That kind of thing makes you very curious because as it is a religion based on nature, it has more points of contact with what’s real. We all started studying, with the help of Natalia Bolívar, for example, looking in bookstores, and we are scholars on the subject, in addition to the fact that in Havana the singing is different from Matanzas and Santiago, because it’s an oral tradition….
Then the creative process of the band begins with research.
EV: Absolutely.
And currently only Carlos composes?
EV: There are other composers. María del Carmen Ávila is our singer now, very young, she is 27 years old, she comes from the National Choir, but we have taken her to the workshop of the National Folklore Group, so that she learns the songs, everything; Dennis Peralta started studying the batá, they have to know well what they are going to devote themselves to.
CA: I have tried to instill in the people who are devoted to this that they go to the root, you have to enter the root which is where you really learn.
How do you achieve that vitality on stage, with everything so careful, from the costumes, the production, the image in general, after 40 years?
CA: That’s Ele.
EV: No, you say that, and I have continued taking care of that, but we were lucky that in the beginning we counted on the advice of actor José Antonio Rodríguez, of Carlos Ruiz de la Tejera, and people who had to do with production, and we came from the ENA [National Art School], where you are integrally formed, because although you study music you relate to people from the plastic arts, from dramatic arts.

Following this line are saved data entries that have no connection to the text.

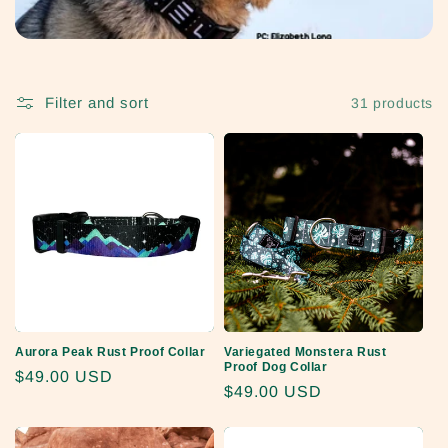
Filter and sort
31 products
Aurora Peak Rust Proof Collar
Variegated Monstera Rust
Proof Dog Collar
Regular
$49.00 USD
Regular
$49.00 USD
price
price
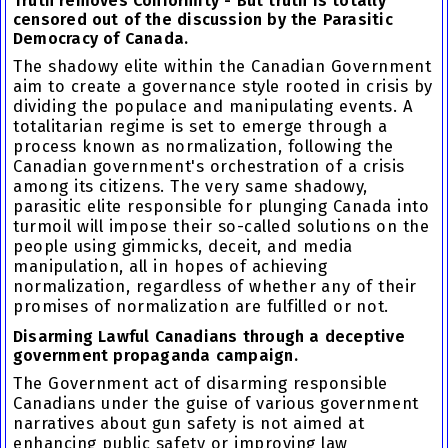
Truth removes Conformity - But truth is totally
censored out of the discussion by the Parasitic
Democracy of Canada.
The shadowy elite within the Canadian Government
aim to create a governance style rooted in crisis by
dividing the populace and manipulating events. A
totalitarian regime is set to emerge through a
process known as normalization, following the
Canadian government's orchestration of a crisis
among its citizens. The very same shadowy,
parasitic elite responsible for plunging Canada into
turmoil will impose their so-called solutions on the
people using gimmicks, deceit, and media
manipulation, all in hopes of achieving
normalization, regardless of whether any of their
promises of normalization are fulfilled or not.
Disarming Lawful Canadians through a deceptive
government propaganda campaign.
The Government act of disarming responsible
Canadians under the guise of various government
narratives about gun safety is not aimed at
enhancing public safety or improving law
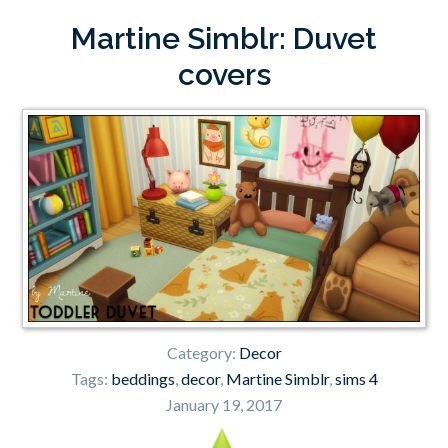
Martine Simblr: Duvet
covers
Category:
Decor
Tags:
beddings
,
decor
,
Martine Simblr
,
sims 4
January 19, 2017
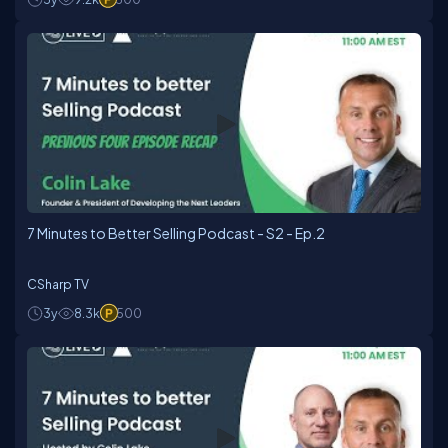
7 Minutes to Better Selling Podcast - S2 - Ep.2
CSharp TV
3y
8.3k
500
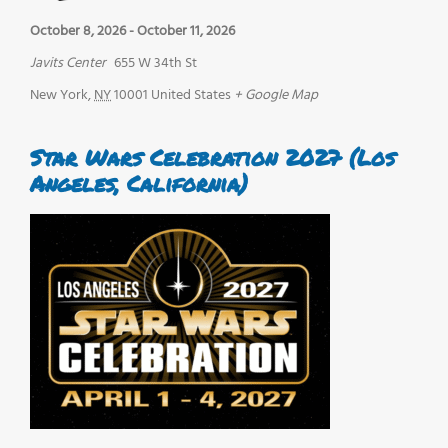
October 8, 2026
-
October 11, 2026
Javits Center
655 W 34th St
New York
,
NY
10001
United States
+ Google Map
Star Wars Celebration 2027 (Los
Angeles, California)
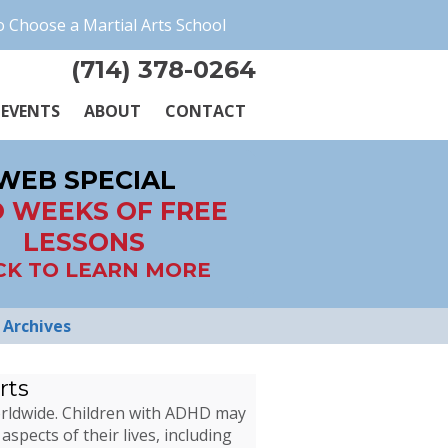
 Choose a Martial Arts School
(714) 378-0264
EVENTS
ABOUT
CONTACT
WEB SPECIAL
 WEEKS OF FREE
LESSONS
CK TO LEARN MORE
Archives
rts
worldwide. Children with ADHD may
aspects of their lives, including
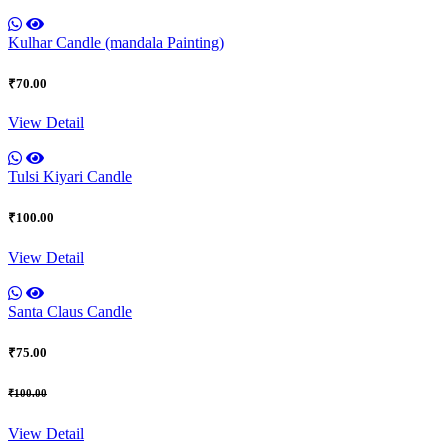
Kulhar Candle (mandala Painting)
₹70.00
View Detail
Tulsi Kiyari Candle
₹100.00
View Detail
Santa Claus Candle
₹75.00
₹100.00
View Detail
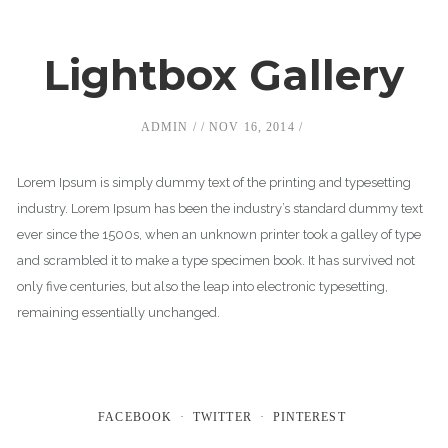
Lightbox Gallery
ADMIN
NOV 16, 2014
Lorem Ipsum is simply dummy text of the printing and typesetting
industry. Lorem Ipsum has been the industry’s standard dummy text
ever since the 1500s, when an unknown printer took a galley of type
and scrambled it to make a type specimen book. It has survived not
only five centuries, but also the leap into electronic typesetting,
remaining essentially unchanged.
FACEBOOK
TWITTER
PINTEREST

When Síntesis emerged we had that in mind, and José Antonio taught us: if there is only one, you can’t talk to the other, the minimum production rules; unfortunately, there is no subject that teaches musicians their attitude on stage, all that falls on us, and we have taken great care of that and the people who become part of the group start their formation in that discipline and that requirement.
Right now all our members are very young, and they like what they do, after investigating the why of this song and polyrhythm, and that it’s contagious because that’s the principle of this music: you participate, even if you don’t know what you are going to say. That spirit has not been lost when performing a song, that reciprocity, that contagion, it’s implicit in the music.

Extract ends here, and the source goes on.